DUBAI: Netflix released the trailer for the Arabic adaption of the hit Italian feature “Perfect Strangers,” set for release on Jan. 20, on Thursday.

The trailer shows seven close friends who get together for dinner, and decide to play a game that involves placing their cell phones on the dinner table and agreeing to share every call, text and voice message as it comes.  

What starts out as fun quickly unravels as untold secrets reveal more than expected. 
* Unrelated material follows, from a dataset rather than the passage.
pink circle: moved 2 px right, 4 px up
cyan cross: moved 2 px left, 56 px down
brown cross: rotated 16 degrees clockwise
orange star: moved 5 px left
The Arabic version, titled “As-hab wala A’az,” features a pan-Arab cast, including Lebanese award-winning director and actor Nadine Labaki, Egyptian star Mona Zaki, Jordanian-Egyptian icon Eyad Nassar, and Lebanese actors Georges Khabbaz and Adel Karam, Fouad Yammine and Diamand Abou Abboud.

The stars of the movie, which is filmmaker Wissam Smayra’s directorial debut, quickly took to Instagram to tease fans with the trailer on their profiles. 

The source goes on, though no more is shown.